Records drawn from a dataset
********************

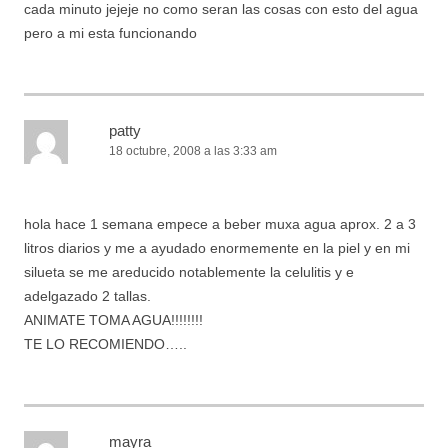
cada minuto jejeje no como seran las cosas con esto del agua
pero a mi esta funcionando
patty
18 octubre, 2008 a las 3:33 am
hola hace 1 semana empece a beber muxa agua aprox. 2 a 3
litros diarios y me a ayudado enormemente en la piel y en mi
silueta se me areducido notablemente la celulitis y e
adelgazado 2 tallas.
ANIMATE TOMA AGUA!!!!!!!!
TE LO RECOMIENDO…..
mayra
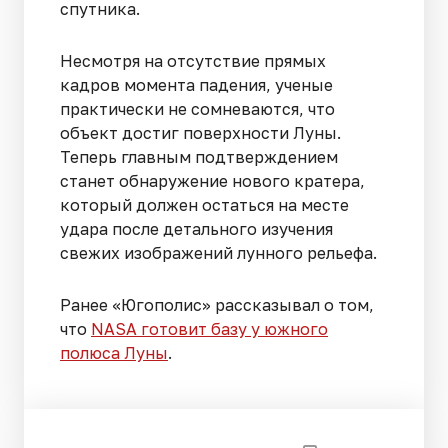
спутника.
Несмотря на отсутствие прямых
кадров момента падения, ученые
практически не сомневаются, что
объект достиг поверхности Луны.
Теперь главным подтверждением
станет обнаружение нового кратера,
который должен остаться на месте
удара после детального изучения
свежих изображений лунного рельефа.
Ранее «Югополис» рассказывал о том,
что
NASA готовит базу у южного
полюса Луны
.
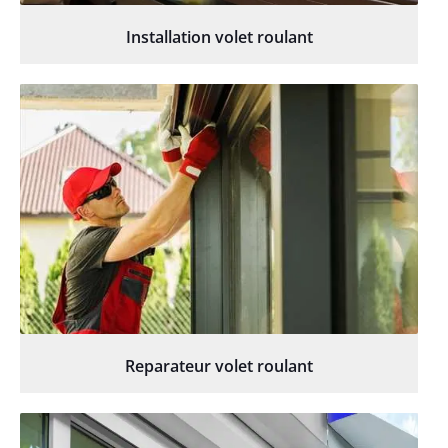
Installation volet roulant
Reparateur volet roulant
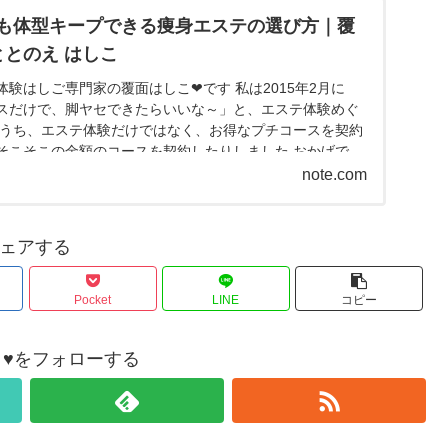
も体型キープできる痩身エステの選び方｜覆
ととのえ はしこ
験はしご専門家の覆面はしこ❤です 私は2015年2月に
スだけで、脚ヤセできたらいいな～」と、エステ体験めぐ
のうち、エステ体験だけではなく、お得なプチコースを契約
そこそこの金額のコースを契約したりしました おかげで、
)ノ...
note.com
ェアする
Pocket
LINE
コピー
♥をフォローする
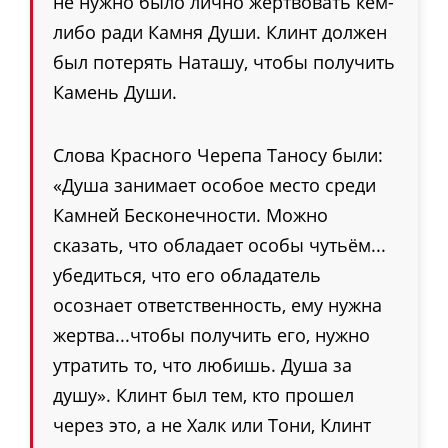
не нужно было лично жертвовать кем-
либо ради Камня Души. Клинт должен
был потерять Наташу, чтобы получить
Камень Души.
Слова Красного Черепа Таносу были:
«
Душа занимает особое место среди
Камней Бесконечности. Можно
сказать, что обладает особы чутьём...
убедиться, что его обладатель
осознает ответственность, ему нужна
жертва...чтобы получить его, нужно
утратить то, что любишь. Душа за
душу
»
. Клинт был тем, кто прошел
через это, а не Халк или Тони, Клинт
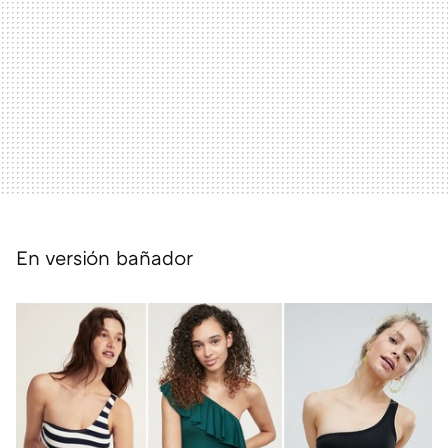
En versión bañador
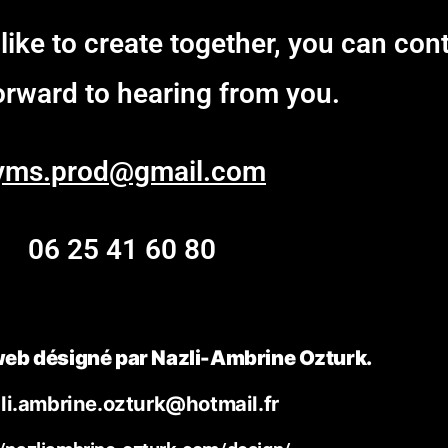
d like to create together, you can co
forward to hearing from you.
yms.prod@gmail.com
06 25 41 60 80
 web désigné par Nazli-Ambrine Ozturk.
li.ambrine.ozturk@hotmail.fr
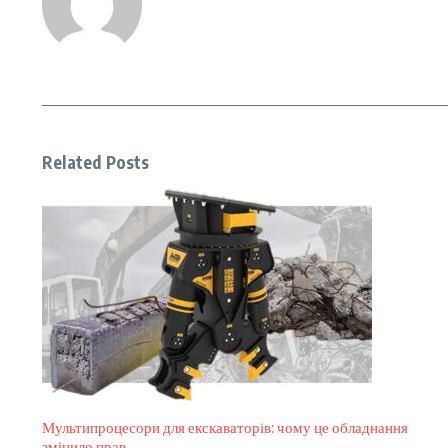
Related Posts
Мультипроцесори для екскаваторів: чому це обладнання
змінило прав ...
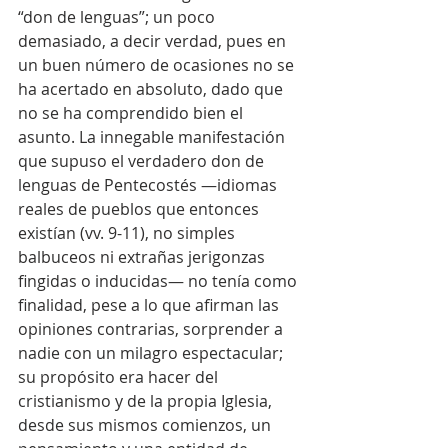
“don de lenguas”; un poco 
demasiado, a decir verdad, pues en 
un buen número de ocasiones no se 
ha acertado en absoluto, dado que 
no se ha comprendido bien el 
asunto. La innegable manifestación 
que supuso el verdadero don de 
lenguas de Pentecostés —idiomas 
reales de pueblos que entonces 
existían (vv. 9-11), no simples 
balbuceos ni extrañas jerigonzas 
fingidas o inducidas— no tenía como 
finalidad, pese a lo que afirman las 
opiniones contrarias, sorprender a 
nadie con un milagro espectacular; 
su propósito era hacer del 
cristianismo y de la propia Iglesia, 
desde sus mismos comienzos, un 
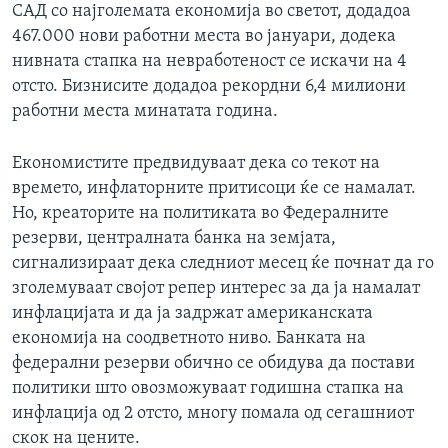
САД со најголемата економија во светот, додадоа
467.000 нови работни места во јануари, додека
нивната стапка на невработеност се искачи на 4
отсто. Бизнисите додадоа рекордни 6,4 милиони
работни места минатата година.
Економистите предвидуваат дека со текот на
времето, инфлаторните притисоци ќе се намалат.
Но, креаторите на политиката во Федералните
резерви, централната банка на земјата,
сигнализираат дека следниот месец ќе почнат да го
зголемуваат својот репер интерес за да ја намалат
инфлацијата и да ја задржат американската
економија на соодветното ниво. Банката на
федерални резерви обично се обидува да постави
политики што овозможуваат годишна стапка на
инфлација од 2 отсто, многу помала од сегашниот
скок на цените.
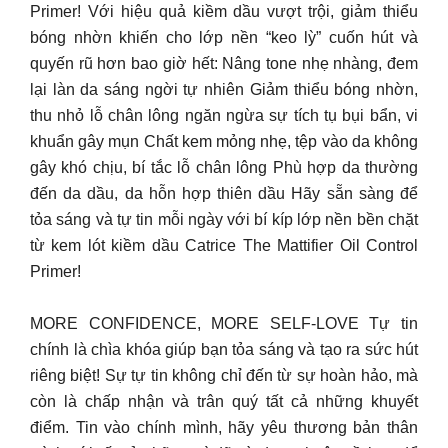
Primer! Với hiệu quả kiềm dầu vượt trội, giảm thiểu
bóng nhờn khiến cho lớp nền “keo lỳ” cuốn hút và
quyến rũ hơn bao giờ hết: Nâng tone nhẹ nhàng, đem
lại làn da sáng ngời tự nhiên Giảm thiểu bóng nhờn,
thu nhỏ lỗ chân lông ngăn ngừa sự tích tụ bụi bẩn, vi
khuẩn gây mụn Chất kem mỏng nhẹ, tệp vào da không
gây khó chịu, bí tắc lỗ chân lông Phù hợp da thường
đến da dầu, da hỗn hợp thiên dầu Hãy sẵn sàng để
tỏa sáng và tự tin mỗi ngày với bí kíp lớp nền bền chặt
từ kem lót kiềm dầu Catrice The Mattifier Oil Control
Primer!
MORE CONFIDENCE, MORE SELF-LOVE Tự tin
chính là chìa khóa giúp bạn tỏa sáng và tạo ra sức hút
riêng biệt! Sự tự tin không chỉ đến từ sự hoàn hảo, mà
còn là chấp nhận và trân quý tất cả những khuyết
điểm. Tin vào chính mình, hãy yêu thương bản thân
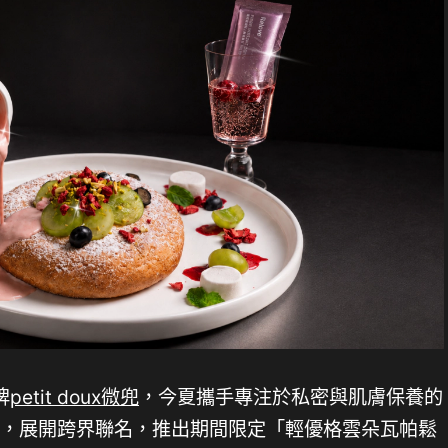
牌
petit doux微兜
，今夏攜手專注於私密與肌膚保養的
，展開跨界聯名，推出期間限定「輕優格雲朵瓦帕鬆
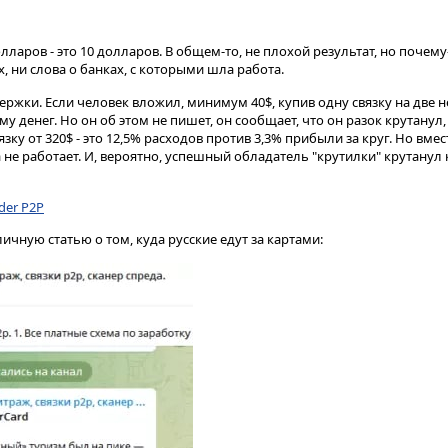
долларов - это 10 долларов. В общем-то, не плохой результат, но почем
, ни слова о банках, с которыми шла работа.
ржки. Если человек вложил, минимум 40$, купив одну связку на две не
у денег. Но он об этом не пишет, он сообщает, что он разок крутанул
вязку от 320$ - это 12,5% расходов против 3,3% прибыли за круг. Но вмест
 не работает. И, вероятно, успешный обладатель "крутилки" крутанул к
der P2P
личную статью о том, куда русские едут за картами:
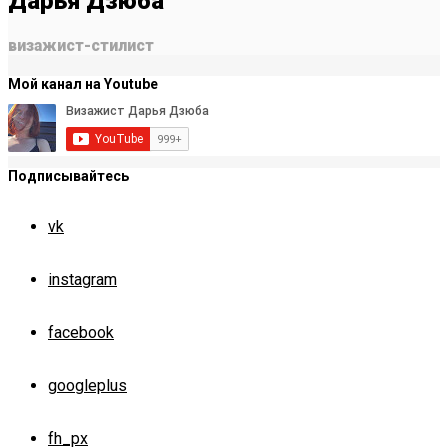
Дарья Дзюба
визажист-стилист
Мой канал на Youtube
Подписывайтесь
vk
instagram
facebook
googleplus
fh_px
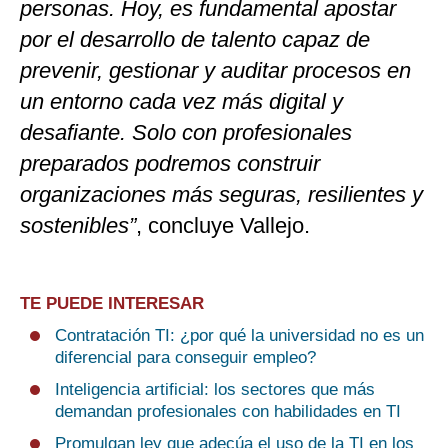
personas. Hoy, es fundamental apostar
por el desarrollo de talento capaz de
prevenir, gestionar y auditar procesos en
un entorno cada vez más digital y
desafiante. Solo con profesionales
preparados podremos construir
organizaciones más seguras, resilientes y
sostenibles”
, concluye Vallejo.
TE PUEDE INTERESAR
Contratación TI: ¿por qué la universidad no es un
diferencial para conseguir empleo?
Inteligencia artificial: los sectores que más
demandan profesionales con habilidades en TI
Promulgan ley que adecúa el uso de la TI en los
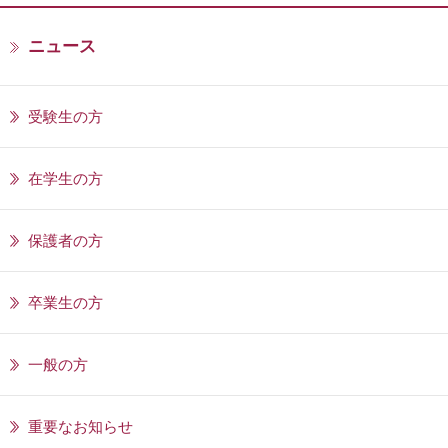
ニュース
受験生の方
在学生の方
保護者の方
卒業生の方
一般の方
重要なお知らせ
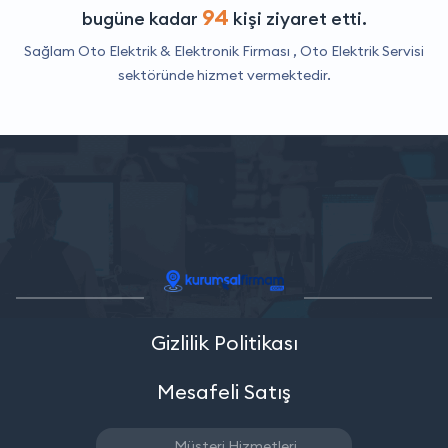
94
bugüne kadar
kişi ziyaret etti.
Sağlam Oto Elektrik & Elektronik Firması ,
Oto Elektrik Servisi
sektöründe hizmet vermektedir.
Gizlilik Politikası
Mesafeli Satış
Müşteri Hizmetleri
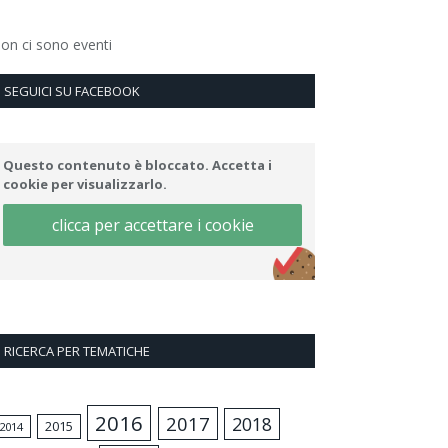
on ci sono eventi
SEGUICI SU FACEBOOK
Questo contenuto è bloccato. Accetta i
cookie per visualizzarlo.
clicca per accettare i cookie
RICERCA PER TEMATICHE
2016
2017
2018
2015
2014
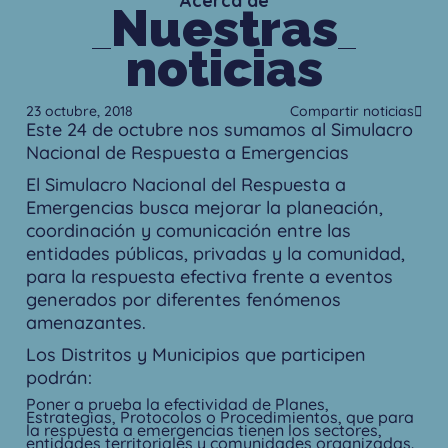
Acerca de
Nuestras
noticias
23 octubre, 2018
Compartir noticias
Este 24 de octubre nos sumamos al Simulacro
Nacional de Respuesta a Emergencias
El Simulacro Nacional del Respuesta a
Emergencias busca mejorar la planeación,
coordinación y comunicación entre las
entidades públicas, privadas y la comunidad,
para la respuesta efectiva frente a eventos
generados por diferentes fenómenos
amenazantes.
Los Distritos y Municipios que participen
podrán:
Poner a prueba la efectividad de Planes,
Estrategias, Protocolos o Procedimientos, que para
la respuesta a emergencias tienen los sectores,
entidades territoriales y comunidades organizadas.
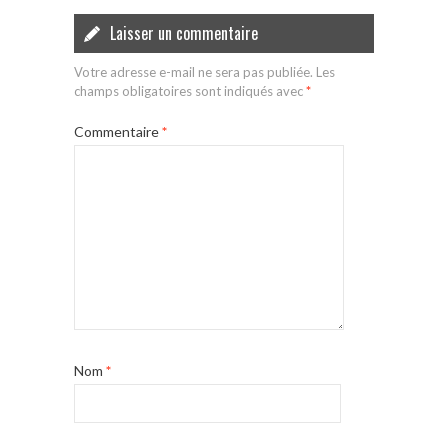
Laisser un commentaire
Votre adresse e-mail ne sera pas publiée.
Les
champs obligatoires sont indiqués avec
*
Commentaire
*
Nom
*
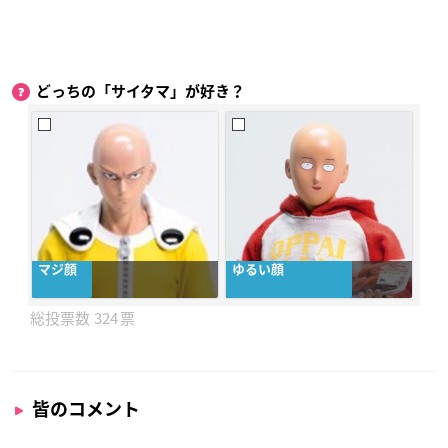
どっちの「サイタマ」が好き？
マジ顔
ゆるい顔
324
皆のコメント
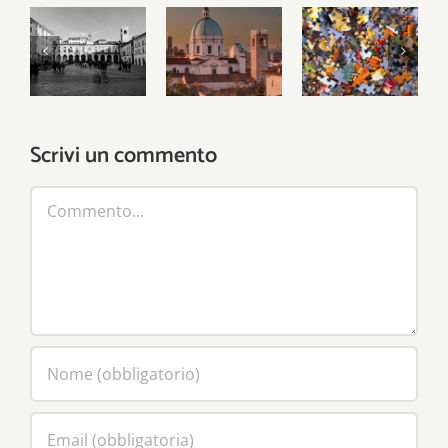
hanno
Il
inventati
Problemi
patriottismo
gli uomini,
locali,
municipale
ma le città
risposte
del leone
le ha
globali
inventate
Scrivi un commento
Dio
Commento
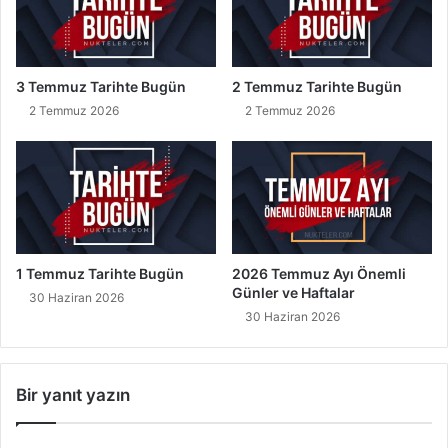
3 Temmuz Tarihte Bugün
2 Temmuz Tarihte Bugün
2 Temmuz 2026
2 Temmuz 2026
1 Temmuz Tarihte Bugün
2026 Temmuz Ayı Önemli
Günler ve Haftalar
30 Haziran 2026
30 Haziran 2026
Bir yanıt yazın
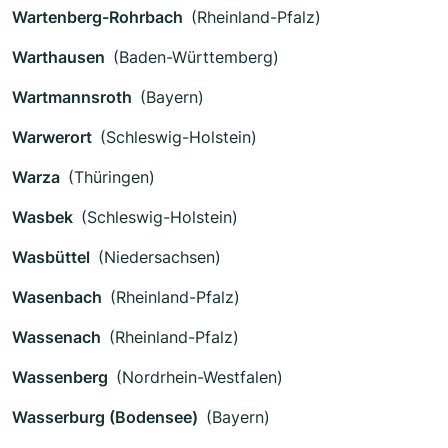
Wartenberg-Rohrbach
(Rheinland-Pfalz)
Warthausen
(Baden-Württemberg)
Wartmannsroth
(Bayern)
Warwerort
(Schleswig-Holstein)
Warza
(Thüringen)
Wasbek
(Schleswig-Holstein)
Wasbüttel
(Niedersachsen)
Wasenbach
(Rheinland-Pfalz)
Wassenach
(Rheinland-Pfalz)
Wassenberg
(Nordrhein-Westfalen)
Wasserburg (Bodensee)
(Bayern)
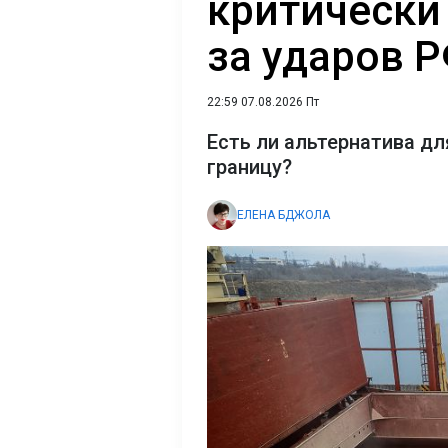
критически 
за ударов 
22:59 07.08.2026 Пт
Есть ли альтернатива дл
границу?
ЕЛЕНА БДЖОЛА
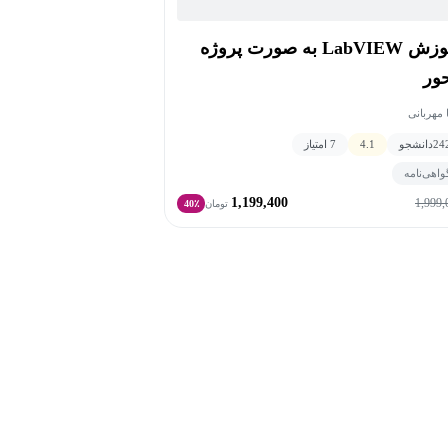
آموزش LabVIEW به صورت پروژه
ور
 مهربانی
24
دانشجو
4.1
7 امتیاز
واهی‌نامه
1,199,400
1,999,
تومان
40٪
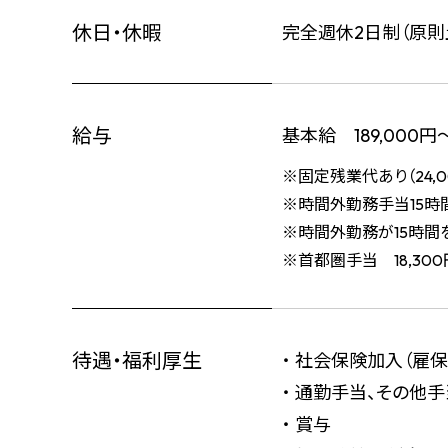
休日・休暇
完全週休2日制（原則
給与
基本給 189,000
※固定残業代あり（24,0
※時間外勤務手当15時
※時間外勤務が15時間
※首都圏手当 18,30
待遇・福利厚生
・ 社会保険加入（雇保
・ 通勤手当、その他手
・ 賞与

********************

For each line in the data that contains the string "sectores", give a copy of that line.

-- EXERCISE RESPONSE --
Inteligencia artificial: los sectores que más
la respuesta a emergencias tienen los sectores,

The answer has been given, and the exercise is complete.